Michele Montas said Wednesday the United Nations was "deeply concerned" by a report in a British newspaper alleging that U.N. personnel in Juba, the capital of southern Sudan, were involved in sexual exploitation and abuse and was trying to determine whether the allegations were new or involved existing cases already under investigation.

The Daily Telegraph, citing an internal report by the U.N. children’s agency along with interviews with more than 20 victims of the purported abuse, reported that the alleged abuse began two years ago when the U.N. Mission in Southern Sudan, known as UNMIS, arrived to help maintain peace in the region after a more than two-decade civil war.

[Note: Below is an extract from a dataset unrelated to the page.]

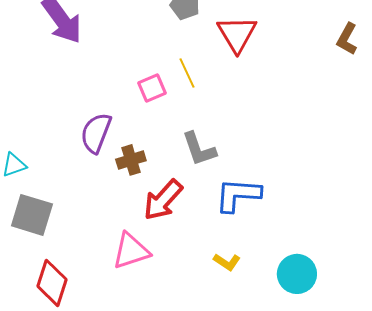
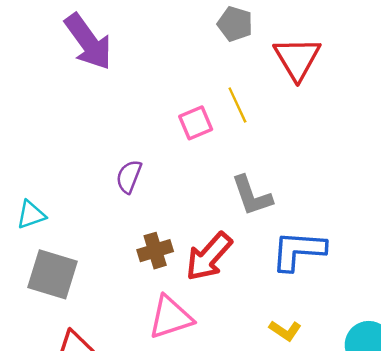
purple semicircle: (96, 133) -> (129, 177), size x0.7
brown cross: (131, 160) -> (155, 251), moved

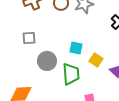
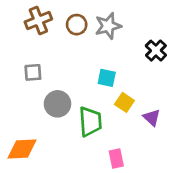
cyan square: (76, 48) -> (107, 78), moved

"The first indications of sexual exploitation emerged within months of the U.N. force’s arrival and The Daily Telegraph has seen a draft of an internal report compiled by the U.N. children’s agency UNICEF in July 2005 detailing the problem," the paper reported on its Web site. "Evidence suggests that UNMIS staff may already be involved in sexual exploitation."

A 14-year-old boy identified only as Jonas told the newspaper "I was sitting by the river the first time it happened." A 13-year-old boy told the paper he was lured to a U.N. car with the offer of cash, abused and dumped by the side of a road.

Montas told reporters the UNICEF report "did not talk about sexual abuses from U.N. peacekeepers."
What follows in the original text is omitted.